(254m) Water and Emissions Trade-Offs in the Operation of Biogas-Fueled Combined Heat and Power Systems

Authors: 
Fuentes-Cortes, L. F., Instituto Tecnológico de Celaya
Zavala, V. M., University of Wisconsin-Madison
Ponce-Ortega, J. M., Universidad Michoacana de San Nicolas de Hidalgo
Combined Heat and Power systems (CHP) can achieve much higher resource utilization efficiencies than conventional power plants and thus reduce fuel cost and emissions and losses associated to electricity transmission (Mago et al., 2009). CHP systems can also provide different energy products (steam, hot water, cold water, and eletricity) to commercial buildings, hospitals, housing complexes, and manufacturing facilities (El-Khattam and Salama, 2004).
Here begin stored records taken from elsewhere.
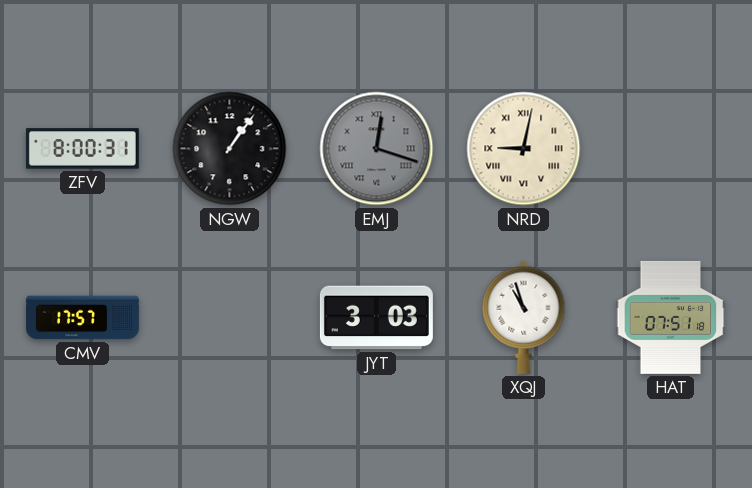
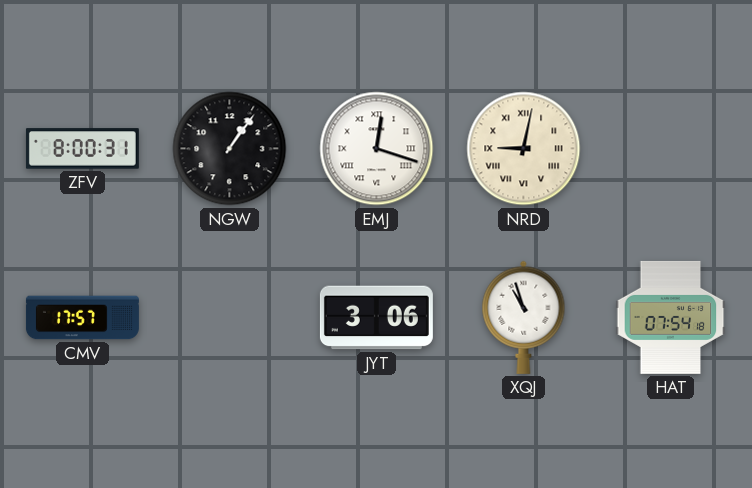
EMJ dial: grey -> white
JYT: 3:03 -> 3:06
HAT: 07:51 -> 07:54
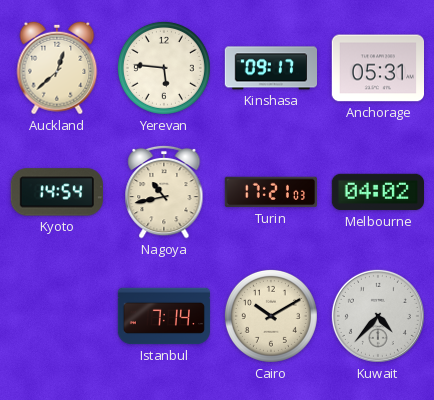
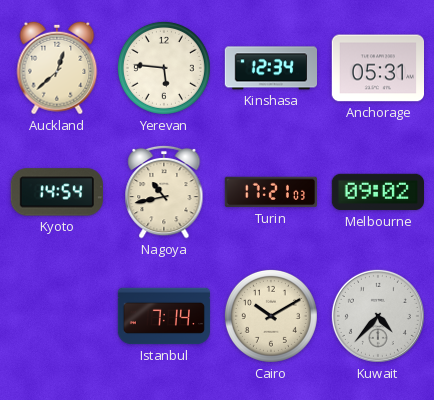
Kinshasa: 09:17 -> 12:34
Melbourne: 04:02 -> 09:02
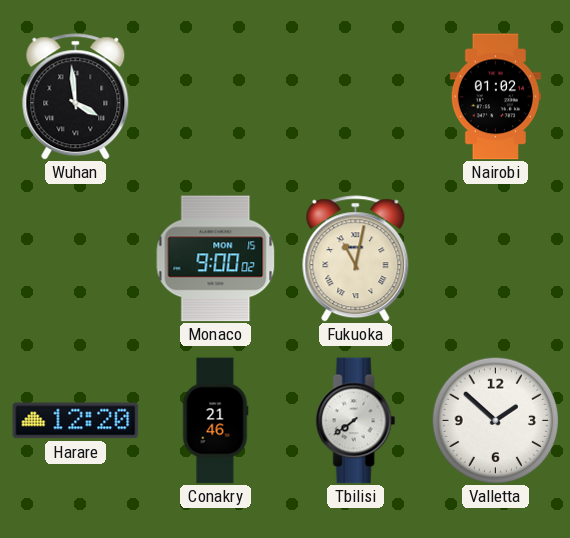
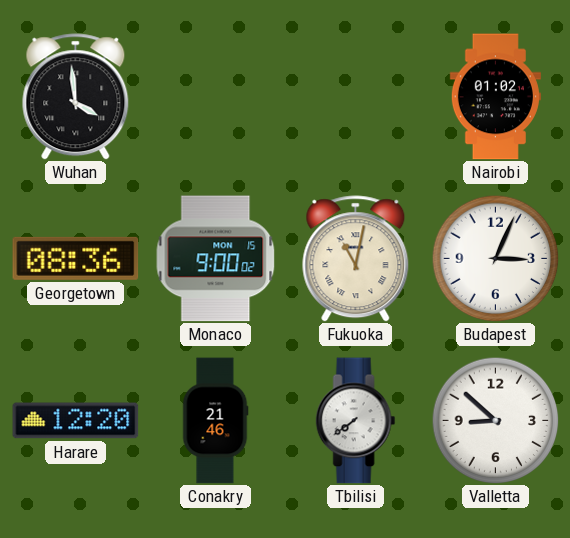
Georgetown: none -> 08:36
Budapest: none -> 3:04
Valletta: 1:52 -> 8:52
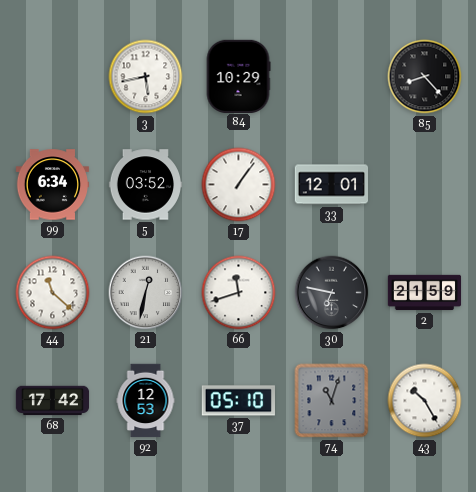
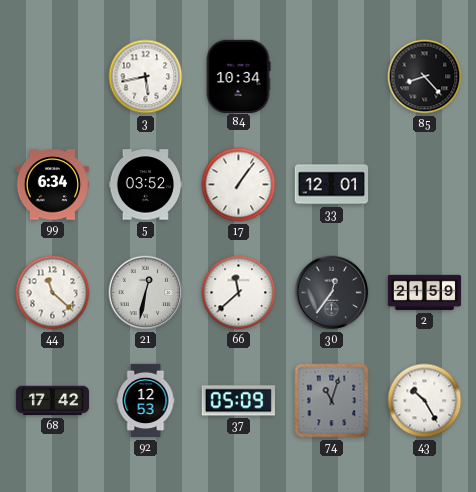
84: 10:29 -> 10:34
66: 11:42 -> 11:38
30: 6:47 -> 12:36
37: 05:10 -> 05:09
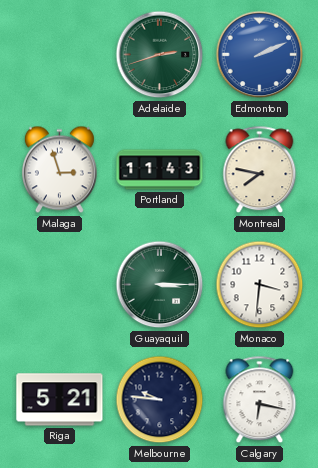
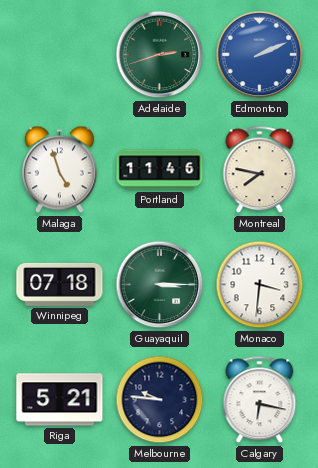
Malaga: 2:57 -> 4:57
Portland: 11:43 -> 11:46
Winnipeg: none -> 07:18
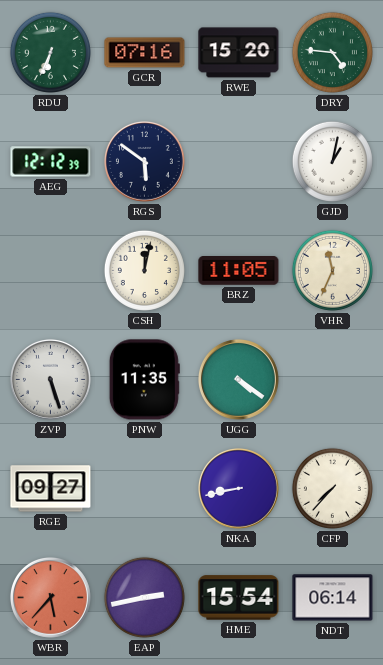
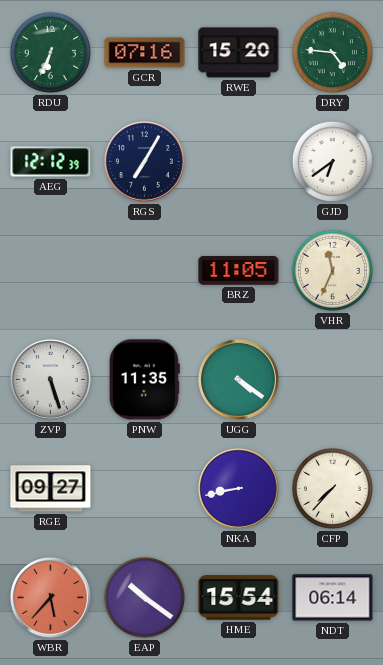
RGS: 5:51 -> 7:05
GJD: 1:02 -> 6:39
CSH: 12:02 -> none
EAP: 2:43 -> 10:21
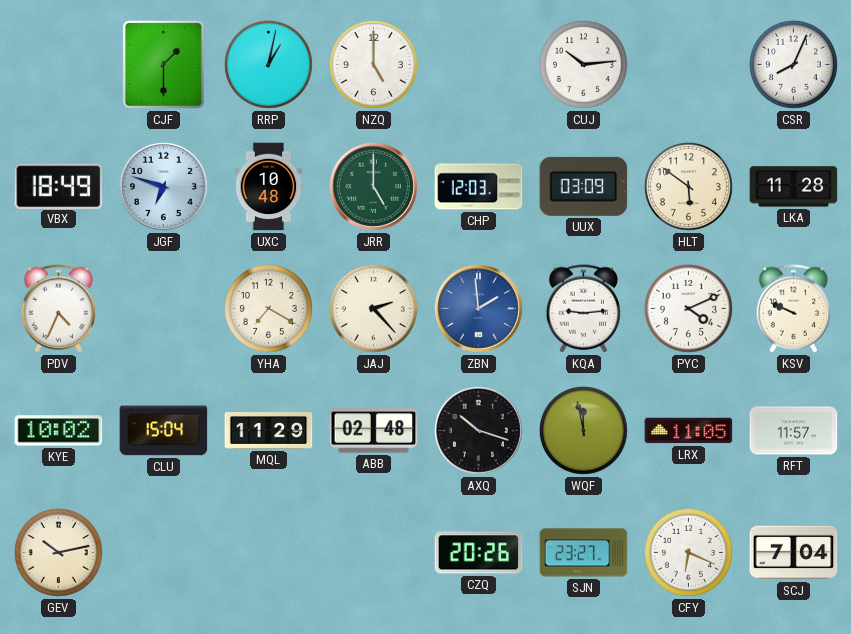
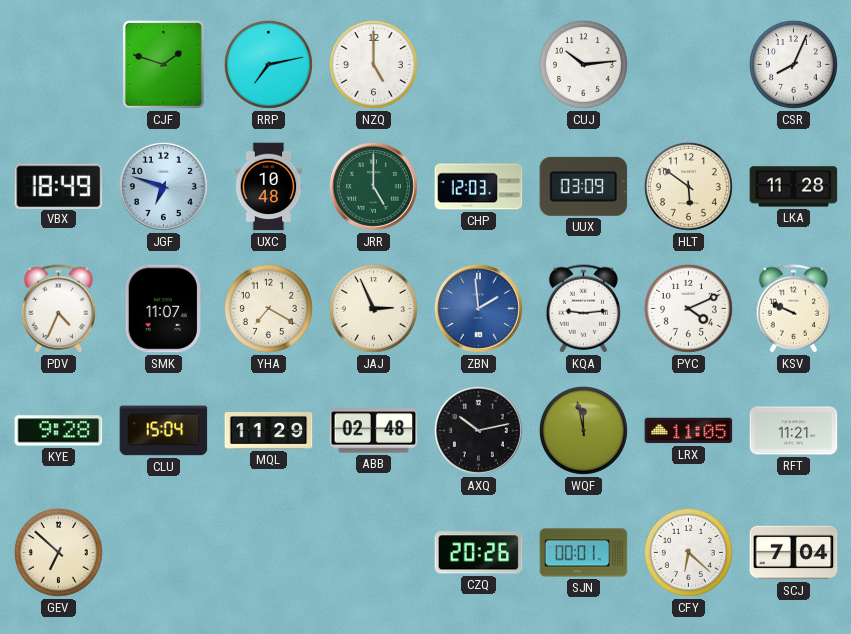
CJF: 1:30 -> 1:48
RRP: 1:02 -> 7:13
SMK: none -> 11:07
JAJ: 2:23 -> 2:56
KYE: 10:02 -> 9:28
AXQ: 10:18 -> 10:13
RFT: 11:57 -> 11:21
GEV: 10:13 -> 6:52
SJN: 23:27 -> 00:01
CFY: 6:19 -> 6:22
Modern systems can also run on multiple fuels such as natural gas, diesel, coal, biomass, and biogas (Dong et al., 2009).

The ability to achieve high energy integration in CHP systems, however, results in significantly more complex operations. In particular, it is necessary to capture strong and highly dynamic interactions between carriers and resources (Geidl and Andersson, 2007; Cho et al., 2009a), it is necessary to trade-off energy market conditions and local demands (Illerhaus and Verstege, 1999), one must consider dynamics and limited storage (Henning, 1998; Malysz et al., 2014), and one must consider inefficiencies associated to partial load operation (Bracco et al., 2014).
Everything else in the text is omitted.